Best comment from a spectator (at about mile 70) along the route of the Pan-Mass Challenge: "Cold water -- and a chair if you want it."
As you ride along in an event like this, with several thousand people supporting cancer research at the Dana Farber Cancer Institute (by riding, by volunteering, by waving and applauding at the riders coming by, and by donating money), you have to wonder why it works. Many people have written about Americans being joiners, particularly where a philanthropic cause is involved. That might be part of the story, but I think there is something more here.
Anyone who has experienced cancer personally or through a friend or loved-one knows how pervasive an impact it has on the lives of both the patient and everyone around him or her. More than any disease, it seems to incite a team of people to become engaged in fighting it. And the team spreads beyond the immediate circle of friends and family to include other circles of friends and families.
As you ride, volunteer, attend, or donate in the PMC, you are swept into this amazingly large circle of people wanting to eliminate this disease. There is a cocoon-like feeling to the two days, as though the rest of the world has disappeared and you are surrounded by and absorbed into a close-knit group of thousands of close friends. Every rider you pass or passes you, and every spectator along the route, and every volunteer at a rest stop is part of a warm and thoughtful and caring group, supportive of one another, but seriously joined together as a intense phalanx against this disease.

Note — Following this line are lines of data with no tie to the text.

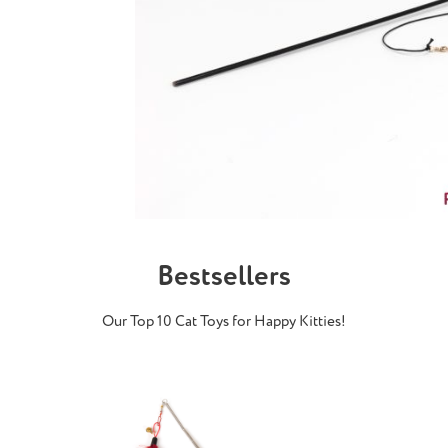
Bestsellers
Our Top 10 Cat Toys for Happy Kitties!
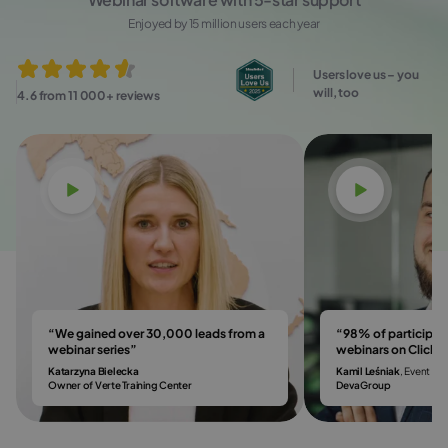
Enjoyed by 15 million users each year
Users love us – you
will, too
4.6 from 11 000+ reviews
Watch video
Watch vi
“We gained over 30,000 leads from a
“98% of participa
webinar series”
webinars on Click
Katarzyna Bielecka
Kamil Leśniak
, Event & 
Owner of Verte Training Center
DevaGroup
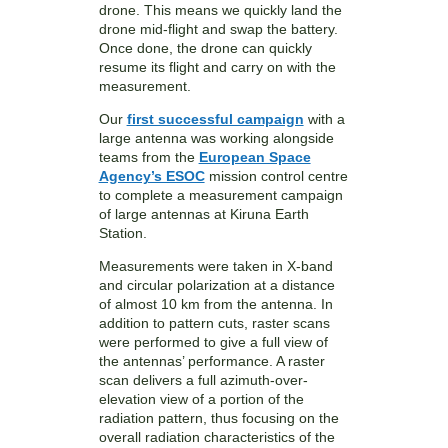
drone. This means we quickly land the
drone mid-flight and swap the battery.
Once done, the drone can quickly
resume its flight and carry on with the
measurement.
Our
first successful campaign
with a
large antenna was working alongside
teams from the
European Space
Agency’s ESOC
mission control centre
to complete a measurement campaign
of large antennas at Kiruna Earth
Station.
Measurements were taken in X-band
and circular polarization at a distance
of almost 10 km from the antenna. In
addition to pattern cuts, raster scans
were performed to give a full view of
the antennas’ performance. A raster
scan delivers a full azimuth-over-
elevation view of a portion of the
radiation pattern, thus focusing on the
overall radiation characteristics of the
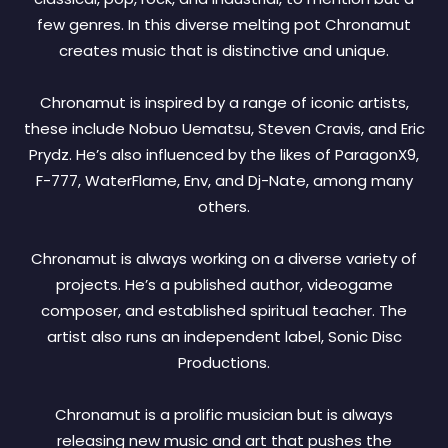
few genres. In this diverse melting pot Chronamut
creates music that is distinctive and unique.
Chronamut is inspired by a range of iconic artists,
these include Nobuo Uematsu, Steven Cravis, and Eric
Prydz. He’s also influenced by the likes of ParagonX9,
F-777, WaterFlame, Env, and Dj-Nate, among many
others.
Chronamut is always working on a diverse variety of
projects. He’s a published author, videogame
composer, and established spiritual teacher. The
artist also runs an independent label, Sonic Disc
Productions.
Chronamut is a prolific musician but is always
releasing new music and art that pushes the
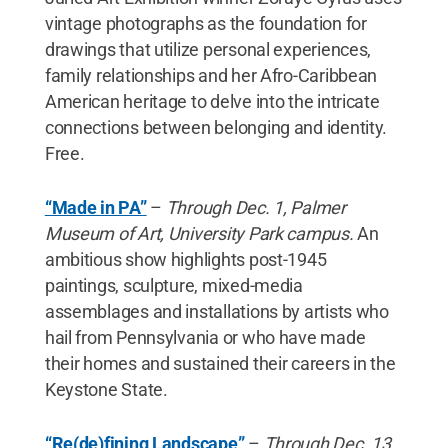
vintage photographs as the foundation for
drawings that utilize personal experiences,
family relationships and her Afro-Caribbean
American heritage to delve into the intricate
connections between belonging and identity.
Free.
“Made in PA”
–
Through Dec. 1, Palmer
Museum of Art, University Park campus.
An
ambitious show highlights post-1945
paintings, sculpture, mixed-media
assemblages and installations by artists who
hail from Pennsylvania or who have made
their homes and sustained their careers in the
Keystone State.
“Re(de)fining Landscape”
–
Through Dec. 13,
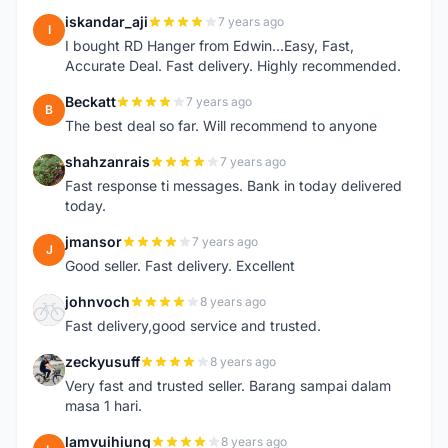
iskandar_aji
7 years ago
I
I bought RD Hanger from Edwin...Easy, Fast,
Accurate Deal. Fast delivery. Highly recommended.
Beckatt
7 years ago
B
The best deal so far. Will recommend to anyone
shahzanrais
7 years ago
S
Fast response ti messages. Bank in today delivered
today.
jmansor
7 years ago
J
Good seller. Fast delivery. Excellent
johnvoch
8 years ago
J
Fast delivery,good service and trusted.
zeckyusuff
8 years ago
Z
Very fast and trusted seller. Barang sampai dalam
masa 1 hari.
lamvuihiung
8 years ago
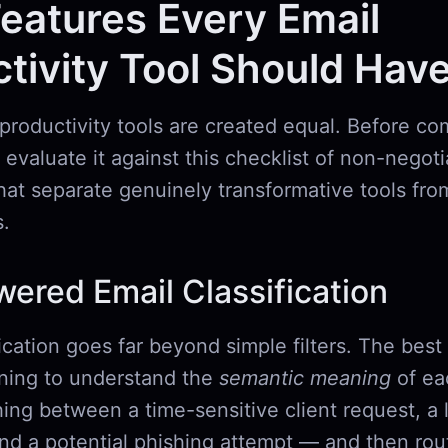
eatures Every Email
tivity Tool Should Hav
 productivity tools are created equal. Before co
 evaluate it against this checklist of non-negot
that separate genuinely transformative tools from
.
wered Email Classification
ication goes far beyond simple filters. The best
ning to understand the
semantic meaning
of ea
ing between a time-sensitive client request, a 
and a potential phishing attempt — and then ro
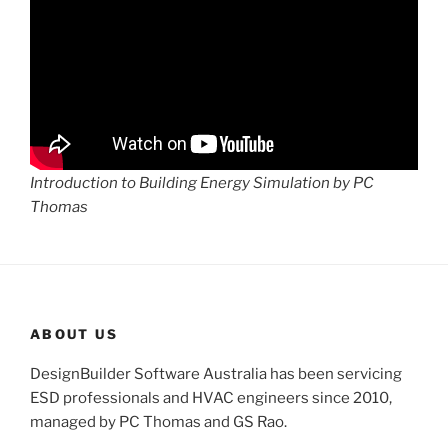
Introduction to Building Energy Simulation by PC
Thomas
ABOUT US
DesignBuilder Software Australia has been servicing
ESD professionals and HVAC engineers since 2010,
managed by PC Thomas and GS Rao.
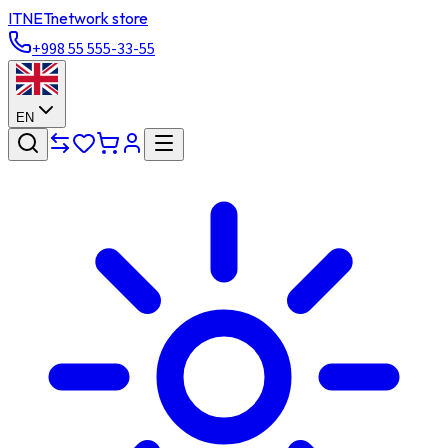
ITNET
network store
+998 55 555-33-55
EN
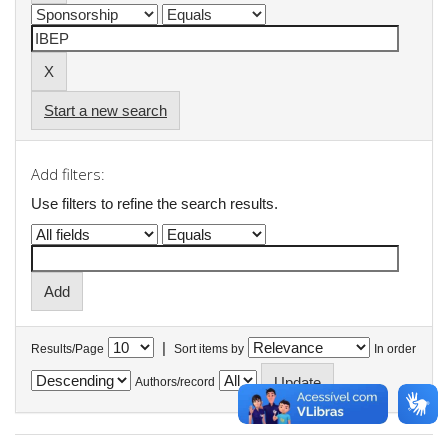
Start a new search
Add filters:
Use filters to refine the search results.
|
Results/Page
Sort items by
In order
Authors/record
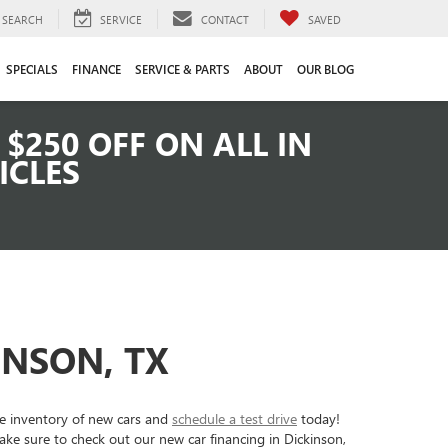
SEARCH
SERVICE
CONTACT
SAVED
SPECIALS
FINANCE
SERVICE & PARTS
ABOUT
OUR BLOG
$250 OFF ON ALL IN
ICLES
INSON, TX
ve inventory of new cars and
schedule a test drive
today!
ke sure to check out our new car financing in Dickinson,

The young boy at mile 70, and thousands of others en route, yell out "thank you" to the riders. That's what pushes these bicycles along. It's not the months of training before the ride or the gallons of Gatorade on a hot day in August. It's knowing that those people on the street have felt or seen cancer in their lives and that they view the folks on the bicycles as part of the forward line in hunting down this enemy.
Meanwhile, we know that dedicated scientists at DFCI and throughout Boston and the world are really doing the hard work. But for just a few hours, we all get to join with them.